The Fifth of November is a 2018 psychological thriller short film directed by Javier Augusto Nunez and written by Nunez and Qurrat Ann Kadwani. The film stars Kadwani, William H. Bryant Jr., Joanna DeLane and Shaw Jones.

== Cast ==
- Qurrat Ann Kadwani as Jane Evans
- William H. Bryant Jr. as Zachary Williams
- Joanna DeLane as Alejandra Guerrero
- Shaw Jones as Owen Smith

== Production ==

The Fifth of November was created in San Diego.

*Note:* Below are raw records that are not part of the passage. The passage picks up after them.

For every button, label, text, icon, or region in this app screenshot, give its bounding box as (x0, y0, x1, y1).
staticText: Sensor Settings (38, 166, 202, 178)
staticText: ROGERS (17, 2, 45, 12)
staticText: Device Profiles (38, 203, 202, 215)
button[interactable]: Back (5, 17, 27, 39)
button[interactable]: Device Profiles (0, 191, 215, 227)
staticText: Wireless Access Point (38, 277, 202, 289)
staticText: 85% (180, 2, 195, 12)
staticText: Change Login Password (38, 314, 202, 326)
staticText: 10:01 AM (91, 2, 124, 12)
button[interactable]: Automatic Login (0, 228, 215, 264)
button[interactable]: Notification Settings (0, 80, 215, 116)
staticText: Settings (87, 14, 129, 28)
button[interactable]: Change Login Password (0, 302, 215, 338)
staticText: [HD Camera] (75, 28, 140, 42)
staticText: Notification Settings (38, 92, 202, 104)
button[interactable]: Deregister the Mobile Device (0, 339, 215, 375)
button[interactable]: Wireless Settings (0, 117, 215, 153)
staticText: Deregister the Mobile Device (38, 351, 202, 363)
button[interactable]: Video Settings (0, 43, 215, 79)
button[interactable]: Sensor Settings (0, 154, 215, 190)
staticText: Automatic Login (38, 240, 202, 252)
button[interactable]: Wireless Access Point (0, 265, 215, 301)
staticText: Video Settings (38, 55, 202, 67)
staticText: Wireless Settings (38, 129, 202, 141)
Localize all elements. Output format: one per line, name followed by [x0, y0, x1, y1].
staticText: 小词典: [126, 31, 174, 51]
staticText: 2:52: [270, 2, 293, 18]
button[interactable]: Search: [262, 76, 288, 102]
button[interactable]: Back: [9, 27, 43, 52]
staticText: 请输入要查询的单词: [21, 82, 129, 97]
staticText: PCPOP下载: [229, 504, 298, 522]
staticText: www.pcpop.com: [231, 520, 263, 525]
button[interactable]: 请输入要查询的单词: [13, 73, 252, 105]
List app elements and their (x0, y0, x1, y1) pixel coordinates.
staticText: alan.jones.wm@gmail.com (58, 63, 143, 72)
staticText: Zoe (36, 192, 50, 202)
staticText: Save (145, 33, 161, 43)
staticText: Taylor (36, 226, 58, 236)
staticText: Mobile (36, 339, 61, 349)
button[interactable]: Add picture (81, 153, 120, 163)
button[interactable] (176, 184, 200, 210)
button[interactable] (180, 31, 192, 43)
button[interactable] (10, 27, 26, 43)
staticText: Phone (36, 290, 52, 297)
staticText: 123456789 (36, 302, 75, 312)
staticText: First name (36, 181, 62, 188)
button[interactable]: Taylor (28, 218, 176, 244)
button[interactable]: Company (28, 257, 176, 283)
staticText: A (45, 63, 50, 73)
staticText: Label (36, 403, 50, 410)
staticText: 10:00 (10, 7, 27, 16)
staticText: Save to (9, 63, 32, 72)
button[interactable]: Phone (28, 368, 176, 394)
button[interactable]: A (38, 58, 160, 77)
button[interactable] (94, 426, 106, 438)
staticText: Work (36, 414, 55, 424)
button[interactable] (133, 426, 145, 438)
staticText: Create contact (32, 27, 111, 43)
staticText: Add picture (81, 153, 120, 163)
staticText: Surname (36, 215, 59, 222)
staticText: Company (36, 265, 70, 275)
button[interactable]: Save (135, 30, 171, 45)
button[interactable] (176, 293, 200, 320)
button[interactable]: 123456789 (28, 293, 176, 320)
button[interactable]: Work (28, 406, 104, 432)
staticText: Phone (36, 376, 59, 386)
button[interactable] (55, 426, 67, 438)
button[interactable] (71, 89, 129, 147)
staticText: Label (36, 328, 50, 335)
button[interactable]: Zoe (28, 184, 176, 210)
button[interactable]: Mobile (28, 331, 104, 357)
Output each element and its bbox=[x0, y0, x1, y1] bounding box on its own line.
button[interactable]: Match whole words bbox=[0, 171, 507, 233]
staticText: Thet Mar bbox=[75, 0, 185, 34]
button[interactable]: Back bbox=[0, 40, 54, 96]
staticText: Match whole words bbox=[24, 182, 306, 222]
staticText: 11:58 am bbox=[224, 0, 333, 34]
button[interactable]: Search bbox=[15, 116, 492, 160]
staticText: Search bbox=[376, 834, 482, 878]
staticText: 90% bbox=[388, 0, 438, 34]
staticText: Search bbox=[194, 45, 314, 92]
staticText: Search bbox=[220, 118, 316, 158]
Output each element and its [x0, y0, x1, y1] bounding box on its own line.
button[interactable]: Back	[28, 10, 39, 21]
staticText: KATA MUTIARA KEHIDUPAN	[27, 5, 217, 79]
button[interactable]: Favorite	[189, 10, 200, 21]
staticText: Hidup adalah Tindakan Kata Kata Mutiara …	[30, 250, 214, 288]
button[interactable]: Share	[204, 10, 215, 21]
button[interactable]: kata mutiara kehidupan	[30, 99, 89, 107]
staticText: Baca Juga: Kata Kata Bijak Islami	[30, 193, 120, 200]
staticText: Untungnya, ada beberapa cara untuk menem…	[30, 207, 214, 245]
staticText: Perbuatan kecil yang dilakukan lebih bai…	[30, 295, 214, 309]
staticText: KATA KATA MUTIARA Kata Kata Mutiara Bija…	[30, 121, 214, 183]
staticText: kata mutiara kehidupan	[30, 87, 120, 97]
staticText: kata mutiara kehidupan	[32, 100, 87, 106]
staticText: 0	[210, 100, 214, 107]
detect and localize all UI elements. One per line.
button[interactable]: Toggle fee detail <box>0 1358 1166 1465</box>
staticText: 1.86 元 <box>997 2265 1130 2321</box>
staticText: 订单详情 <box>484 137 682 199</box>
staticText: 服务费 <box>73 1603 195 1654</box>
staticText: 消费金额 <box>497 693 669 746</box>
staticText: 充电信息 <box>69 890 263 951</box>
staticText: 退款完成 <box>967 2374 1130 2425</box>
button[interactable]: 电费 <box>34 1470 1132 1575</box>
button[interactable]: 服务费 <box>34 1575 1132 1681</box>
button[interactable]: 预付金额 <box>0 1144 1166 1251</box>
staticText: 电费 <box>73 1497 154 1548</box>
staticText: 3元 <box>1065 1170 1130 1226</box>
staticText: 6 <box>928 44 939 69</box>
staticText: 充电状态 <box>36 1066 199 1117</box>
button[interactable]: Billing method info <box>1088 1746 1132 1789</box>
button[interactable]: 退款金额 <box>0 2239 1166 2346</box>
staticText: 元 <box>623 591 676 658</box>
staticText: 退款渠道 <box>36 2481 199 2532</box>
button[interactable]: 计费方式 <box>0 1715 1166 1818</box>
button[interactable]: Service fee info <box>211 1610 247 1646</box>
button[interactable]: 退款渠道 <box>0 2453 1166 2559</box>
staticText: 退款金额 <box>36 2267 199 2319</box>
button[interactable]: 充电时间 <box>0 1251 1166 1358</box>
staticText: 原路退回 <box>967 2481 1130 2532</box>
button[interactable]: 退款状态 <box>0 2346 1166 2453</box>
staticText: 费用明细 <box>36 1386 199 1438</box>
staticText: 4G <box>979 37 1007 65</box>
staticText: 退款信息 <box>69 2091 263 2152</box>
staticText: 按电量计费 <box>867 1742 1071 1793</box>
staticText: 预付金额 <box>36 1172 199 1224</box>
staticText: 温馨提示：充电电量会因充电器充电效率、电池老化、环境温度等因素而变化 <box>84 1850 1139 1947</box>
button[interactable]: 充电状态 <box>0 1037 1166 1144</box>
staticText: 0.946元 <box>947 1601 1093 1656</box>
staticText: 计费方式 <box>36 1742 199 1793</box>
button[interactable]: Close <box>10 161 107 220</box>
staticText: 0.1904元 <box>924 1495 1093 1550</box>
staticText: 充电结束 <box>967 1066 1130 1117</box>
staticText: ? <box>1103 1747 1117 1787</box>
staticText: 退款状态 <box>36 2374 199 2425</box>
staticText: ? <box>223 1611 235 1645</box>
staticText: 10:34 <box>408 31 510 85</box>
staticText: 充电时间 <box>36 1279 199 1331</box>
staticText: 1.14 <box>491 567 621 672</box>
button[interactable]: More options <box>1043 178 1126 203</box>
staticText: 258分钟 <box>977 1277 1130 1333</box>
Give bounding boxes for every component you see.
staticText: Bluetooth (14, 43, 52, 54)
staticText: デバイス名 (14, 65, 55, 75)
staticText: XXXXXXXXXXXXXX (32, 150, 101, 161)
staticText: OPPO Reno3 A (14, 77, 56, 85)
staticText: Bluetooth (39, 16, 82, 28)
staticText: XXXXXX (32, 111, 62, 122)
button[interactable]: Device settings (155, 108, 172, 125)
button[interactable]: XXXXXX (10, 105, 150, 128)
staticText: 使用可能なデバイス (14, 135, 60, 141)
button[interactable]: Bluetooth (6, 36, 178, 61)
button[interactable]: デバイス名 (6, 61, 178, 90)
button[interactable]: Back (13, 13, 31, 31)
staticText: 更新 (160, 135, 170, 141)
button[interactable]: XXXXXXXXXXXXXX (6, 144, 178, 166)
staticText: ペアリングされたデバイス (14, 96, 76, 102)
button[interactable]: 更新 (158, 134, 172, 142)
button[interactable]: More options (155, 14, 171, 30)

Actress Qurrat Ann Kadwani starred in and produced the film.

== Release ==

The film screened at the San Diego International Film Festival, NYC International Reel Film Festival and NewFilmmakers NY. The film was distributed by ShortsTV.

== Reception ==
Horrornews.net claims that "the filmmakers did a commendable job giving us a horror film based on real-world events and treated the subject matter with respect. Jeremie Sabourin of Cinema Smack scored it 4 out of 5 stars and said that while it "isn't quite an enjoyable view given its subject matter, it's a thought-provoking piece of cinema that's certainly worthy of discussion." Olivia York at Agnès Films called it "stunning [...] and does not sugarcoat the effects" of mass shootings. Rebecca Cherry at Film Carnage rated it 4 out of 5 stars claiming "it's a poignant satire that has an important message." In a review at Asian Movie Pulse, Adam Symchuk says that "although the short film may have some valid points, the way the subject matter is presented negates social message." Movie Deputy rated it 1 out of 10 calling it "a vile and disgusting presentation." Richard Propes of The Independent Critic says it is "an engaging, memorable film with a strong central performance by Kadwani." She won two awards for Best Actress.